◆ **PROBLEM TO WORK ON**
In this exercise, write out the data word for word and leave every image out.

Dataset items
*** Block opens ***

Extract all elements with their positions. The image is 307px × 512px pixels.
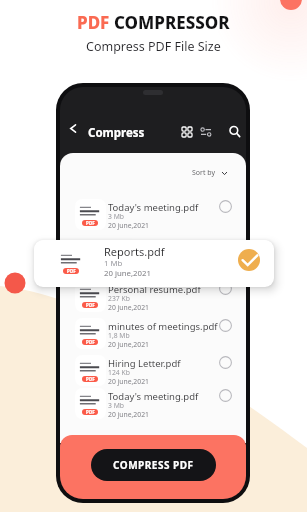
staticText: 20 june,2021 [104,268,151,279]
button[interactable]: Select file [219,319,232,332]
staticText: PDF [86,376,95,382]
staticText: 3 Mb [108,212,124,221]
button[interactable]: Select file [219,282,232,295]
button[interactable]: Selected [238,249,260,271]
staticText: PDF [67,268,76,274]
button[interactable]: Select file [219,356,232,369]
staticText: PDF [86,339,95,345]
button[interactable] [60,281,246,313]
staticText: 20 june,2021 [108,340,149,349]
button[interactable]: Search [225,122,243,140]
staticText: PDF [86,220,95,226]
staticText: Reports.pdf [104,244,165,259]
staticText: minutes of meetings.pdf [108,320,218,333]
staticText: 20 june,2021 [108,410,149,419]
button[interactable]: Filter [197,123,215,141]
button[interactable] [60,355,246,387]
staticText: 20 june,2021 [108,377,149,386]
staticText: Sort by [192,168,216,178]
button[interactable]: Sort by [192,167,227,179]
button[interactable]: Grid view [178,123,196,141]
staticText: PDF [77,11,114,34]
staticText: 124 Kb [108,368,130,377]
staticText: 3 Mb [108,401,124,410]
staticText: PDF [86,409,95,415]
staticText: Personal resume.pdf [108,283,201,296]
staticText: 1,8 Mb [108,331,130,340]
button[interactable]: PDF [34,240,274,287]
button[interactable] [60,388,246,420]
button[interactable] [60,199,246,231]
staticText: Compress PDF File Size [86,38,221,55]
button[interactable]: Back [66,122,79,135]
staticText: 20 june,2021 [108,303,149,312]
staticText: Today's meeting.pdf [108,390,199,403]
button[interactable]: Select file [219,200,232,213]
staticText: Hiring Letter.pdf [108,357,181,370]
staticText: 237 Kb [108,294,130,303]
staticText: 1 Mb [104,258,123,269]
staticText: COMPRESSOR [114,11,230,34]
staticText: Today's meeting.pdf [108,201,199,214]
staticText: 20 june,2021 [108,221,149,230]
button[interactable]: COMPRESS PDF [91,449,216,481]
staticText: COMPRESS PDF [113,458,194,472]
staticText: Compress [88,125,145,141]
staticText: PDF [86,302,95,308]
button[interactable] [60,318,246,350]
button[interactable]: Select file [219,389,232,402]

*** Block closes ***

◆ **FINISHED TASK**
Extract all elements with their positions. The image is 307px × 512px pixels.
staticText: 20 june,2021 [104,268,151,279]
button[interactable]: Select file [219,319,232,332]
staticText: PDF [86,376,95,382]
staticText: 3 Mb [108,212,124,221]
button[interactable]: Select file [219,282,232,295]
button[interactable]: Selected [238,249,260,271]
staticText: PDF [67,268,76,274]
button[interactable]: Select file [219,356,232,369]
staticText: PDF [86,339,95,345]
button[interactable] [60,281,246,313]
staticText: 20 june,2021 [108,340,149,349]
button[interactable]: Search [225,122,243,140]
staticText: PDF [86,220,95,226]
staticText: Reports.pdf [104,244,165,259]
staticText: minutes of meetings.pdf [108,320,218,333]
staticText: 20 june,2021 [108,410,149,419]
button[interactable]: Filter [197,123,215,141]
button[interactable] [60,355,246,387]
staticText: 20 june,2021 [108,377,149,386]
staticText: Sort by [192,168,216,178]
button[interactable]: Sort by [192,167,227,179]
button[interactable]: Grid view [178,123,196,141]
staticText: PDF [77,11,114,34]
staticText: 124 Kb [108,368,130,377]
staticText: 3 Mb [108,401,124,410]
staticText: PDF [86,409,95,415]
staticText: Personal resume.pdf [108,283,201,296]
staticText: 1,8 Mb [108,331,130,340]
button[interactable]: PDF [34,240,274,287]
button[interactable] [60,388,246,420]
button[interactable] [60,199,246,231]
staticText: Compress PDF File Size [86,38,221,55]
button[interactable]: Back [66,122,79,135]
staticText: 20 june,2021 [108,303,149,312]
staticText: Today's meeting.pdf [108,390,199,403]
button[interactable]: Select file [219,200,232,213]
staticText: Hiring Letter.pdf [108,357,181,370]
staticText: 237 Kb [108,294,130,303]
staticText: 1 Mb [104,258,123,269]
staticText: COMPRESSOR [114,11,230,34]
staticText: Today's meeting.pdf [108,201,199,214]
staticText: 20 june,2021 [108,221,149,230]
button[interactable]: COMPRESS PDF [91,449,216,481]
staticText: COMPRESS PDF [113,458,194,472]
staticText: Compress [88,125,145,141]
staticText: PDF [86,302,95,308]
button[interactable] [60,318,246,350]
button[interactable]: Select file [219,389,232,402]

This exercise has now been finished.